(Collected data entries)

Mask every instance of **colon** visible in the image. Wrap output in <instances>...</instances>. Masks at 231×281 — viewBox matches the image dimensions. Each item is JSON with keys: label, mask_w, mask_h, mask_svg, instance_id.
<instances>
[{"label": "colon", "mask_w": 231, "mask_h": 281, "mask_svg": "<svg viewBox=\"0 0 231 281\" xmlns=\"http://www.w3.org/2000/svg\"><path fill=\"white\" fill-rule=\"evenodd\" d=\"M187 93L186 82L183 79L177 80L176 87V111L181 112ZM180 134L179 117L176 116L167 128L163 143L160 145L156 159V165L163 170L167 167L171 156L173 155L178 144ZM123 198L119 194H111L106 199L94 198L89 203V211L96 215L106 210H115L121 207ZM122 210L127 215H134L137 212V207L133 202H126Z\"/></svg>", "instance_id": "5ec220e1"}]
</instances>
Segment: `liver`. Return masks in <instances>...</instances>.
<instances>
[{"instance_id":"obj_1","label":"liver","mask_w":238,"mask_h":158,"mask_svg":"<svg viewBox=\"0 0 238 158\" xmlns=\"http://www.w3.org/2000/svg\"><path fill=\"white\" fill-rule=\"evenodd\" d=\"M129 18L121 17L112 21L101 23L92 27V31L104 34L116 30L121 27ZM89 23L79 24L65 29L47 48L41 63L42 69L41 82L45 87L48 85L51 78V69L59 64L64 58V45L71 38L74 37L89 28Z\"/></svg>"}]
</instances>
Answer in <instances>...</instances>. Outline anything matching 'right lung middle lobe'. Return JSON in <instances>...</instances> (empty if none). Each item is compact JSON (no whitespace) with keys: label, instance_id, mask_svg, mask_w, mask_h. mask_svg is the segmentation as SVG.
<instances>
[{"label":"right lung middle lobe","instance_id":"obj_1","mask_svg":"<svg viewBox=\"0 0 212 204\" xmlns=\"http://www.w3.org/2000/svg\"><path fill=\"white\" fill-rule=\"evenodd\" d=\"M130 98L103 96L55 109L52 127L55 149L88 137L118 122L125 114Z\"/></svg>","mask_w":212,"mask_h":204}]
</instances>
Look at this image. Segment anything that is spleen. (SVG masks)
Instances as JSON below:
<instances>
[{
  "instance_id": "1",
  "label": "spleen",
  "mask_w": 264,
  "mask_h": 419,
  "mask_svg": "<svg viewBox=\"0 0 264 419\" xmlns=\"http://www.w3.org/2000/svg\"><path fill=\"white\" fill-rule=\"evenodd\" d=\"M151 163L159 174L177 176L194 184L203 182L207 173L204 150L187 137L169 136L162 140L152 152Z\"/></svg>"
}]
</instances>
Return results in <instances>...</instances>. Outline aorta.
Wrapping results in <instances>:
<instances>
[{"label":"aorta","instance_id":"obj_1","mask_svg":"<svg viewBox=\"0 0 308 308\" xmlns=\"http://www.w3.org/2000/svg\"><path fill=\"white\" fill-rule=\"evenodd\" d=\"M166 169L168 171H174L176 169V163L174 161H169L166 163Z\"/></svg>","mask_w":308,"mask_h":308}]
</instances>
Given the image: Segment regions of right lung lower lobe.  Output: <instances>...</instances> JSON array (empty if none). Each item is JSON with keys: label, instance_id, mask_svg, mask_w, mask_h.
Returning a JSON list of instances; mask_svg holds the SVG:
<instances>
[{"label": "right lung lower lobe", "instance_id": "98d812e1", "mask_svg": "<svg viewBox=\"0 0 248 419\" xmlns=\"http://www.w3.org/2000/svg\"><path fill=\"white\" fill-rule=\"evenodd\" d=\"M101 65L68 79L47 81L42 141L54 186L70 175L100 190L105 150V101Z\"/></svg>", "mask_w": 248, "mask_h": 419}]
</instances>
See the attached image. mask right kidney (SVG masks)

▶ _WORK TO COMPLETE_
The records above should be duplicated in full, exactly as given.

▶ _SOLUTION BELOW_
Mask every instance of **colon** visible in the image. Wrap output in <instances>...</instances>. Masks at 231×281 — viewBox matches the image dimensions. Each item is JSON with keys: label, mask_w, mask_h, mask_svg, instance_id.
<instances>
[{"label": "colon", "mask_w": 231, "mask_h": 281, "mask_svg": "<svg viewBox=\"0 0 231 281\" xmlns=\"http://www.w3.org/2000/svg\"><path fill=\"white\" fill-rule=\"evenodd\" d=\"M187 93L186 82L183 79L177 80L176 87V111L181 112ZM180 134L179 117L176 116L167 128L163 143L160 145L156 159V165L163 170L167 167L171 156L173 155L178 144ZM123 198L119 194H111L106 199L94 198L89 203V211L96 215L106 210H115L121 207ZM122 210L127 215H134L137 212V207L133 202H126Z\"/></svg>", "instance_id": "5ec220e1"}]
</instances>
Segment: `liver`. Return masks in <instances>...</instances>.
<instances>
[{"instance_id":"obj_1","label":"liver","mask_w":238,"mask_h":158,"mask_svg":"<svg viewBox=\"0 0 238 158\" xmlns=\"http://www.w3.org/2000/svg\"><path fill=\"white\" fill-rule=\"evenodd\" d=\"M129 18L121 17L112 21L101 23L92 27V31L104 34L116 30L121 27ZM89 23L79 24L65 29L47 48L41 63L42 69L41 82L45 87L48 85L51 78V69L59 64L64 58V45L71 38L74 37L89 28Z\"/></svg>"}]
</instances>
Answer in <instances>...</instances>. Outline anything matching 'right lung middle lobe'. Return JSON in <instances>...</instances> (empty if none). Each item is compact JSON (no whitespace) with keys: label, instance_id, mask_svg, mask_w, mask_h. mask_svg is the segmentation as SVG.
<instances>
[{"label":"right lung middle lobe","instance_id":"obj_1","mask_svg":"<svg viewBox=\"0 0 212 204\" xmlns=\"http://www.w3.org/2000/svg\"><path fill=\"white\" fill-rule=\"evenodd\" d=\"M130 98L103 96L55 109L52 127L55 149L88 137L118 122L125 114Z\"/></svg>","mask_w":212,"mask_h":204}]
</instances>
Look at this image. Segment anything that is spleen. (SVG masks)
Instances as JSON below:
<instances>
[{
  "instance_id": "1",
  "label": "spleen",
  "mask_w": 264,
  "mask_h": 419,
  "mask_svg": "<svg viewBox=\"0 0 264 419\" xmlns=\"http://www.w3.org/2000/svg\"><path fill=\"white\" fill-rule=\"evenodd\" d=\"M151 163L159 174L177 176L194 184L203 182L207 173L204 150L187 137L169 136L162 140L152 152Z\"/></svg>"
}]
</instances>
Return results in <instances>...</instances>. Outline aorta.
Wrapping results in <instances>:
<instances>
[{"label":"aorta","instance_id":"obj_1","mask_svg":"<svg viewBox=\"0 0 308 308\" xmlns=\"http://www.w3.org/2000/svg\"><path fill=\"white\" fill-rule=\"evenodd\" d=\"M166 169L168 171H174L176 169V163L174 161H169L166 163Z\"/></svg>","mask_w":308,"mask_h":308}]
</instances>
Given the image: Segment regions of right lung lower lobe.  Output: <instances>...</instances> JSON array (empty if none). Each item is JSON with keys: label, instance_id, mask_svg, mask_w, mask_h.
Returning a JSON list of instances; mask_svg holds the SVG:
<instances>
[{"label": "right lung lower lobe", "instance_id": "98d812e1", "mask_svg": "<svg viewBox=\"0 0 248 419\" xmlns=\"http://www.w3.org/2000/svg\"><path fill=\"white\" fill-rule=\"evenodd\" d=\"M101 65L68 79L47 81L42 141L54 186L70 175L100 190L105 150V101Z\"/></svg>", "mask_w": 248, "mask_h": 419}]
</instances>
See the attached image. mask right kidney (SVG masks)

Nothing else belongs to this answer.